Problem: Go through the entries and transcribe each one exactly, dropping the pictures.
◇ ◇ ◇ ◇ ◇ ◇ ◇
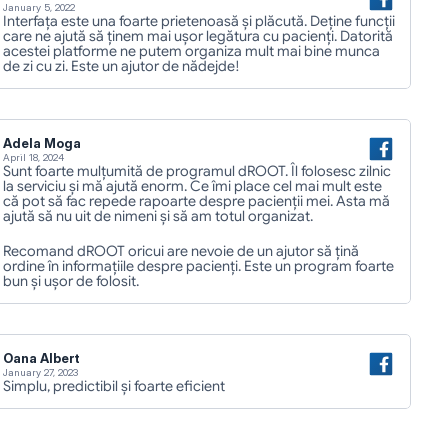
January 5, 2022
Interfața este una foarte prietenoasă și plăcută. Deține funcții 
care ne ajută să ținem mai ușor legătura cu pacienți. Datorită 
acestei platforme ne putem organiza mult mai bine munca 
de zi cu zi. Este un ajutor de nădejde!
Adela Moga
April 18, 2024
Sunt foarte mulțumită de programul dROOT. Îl folosesc zilnic 
la serviciu și mă ajută enorm. Ce îmi place cel mai mult este 
că pot să fac repede rapoarte despre pacienții mei. Asta mă 
ajută să nu uit de nimeni și să am totul organizat.
Recomand dROOT oricui are nevoie de un ajutor să țină 
ordine în informațiile despre pacienți. Este un program foarte 
bun și ușor de folosit.
Oana Albert 
January 27, 2023
Simplu, predictibil și foarte eficient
◇ ◇ ◇ ◇ ◇ ◇ ◇
Output for this exercise:
January 5, 2022
Interfața este una foarte prietenoasă și plăcută. Deține funcții 
care ne ajută să ținem mai ușor legătura cu pacienți. Datorită 
acestei platforme ne putem organiza mult mai bine munca 
de zi cu zi. Este un ajutor de nădejde!
Adela Moga
April 18, 2024
Sunt foarte mulțumită de programul dROOT. Îl folosesc zilnic 
la serviciu și mă ajută enorm. Ce îmi place cel mai mult este 
că pot să fac repede rapoarte despre pacienții mei. Asta mă 
ajută să nu uit de nimeni și să am totul organizat.
Recomand dROOT oricui are nevoie de un ajutor să țină 
ordine în informațiile despre pacienți. Este un program foarte 
bun și ușor de folosit.
Oana Albert 
January 27, 2023
Simplu, predictibil și foarte eficient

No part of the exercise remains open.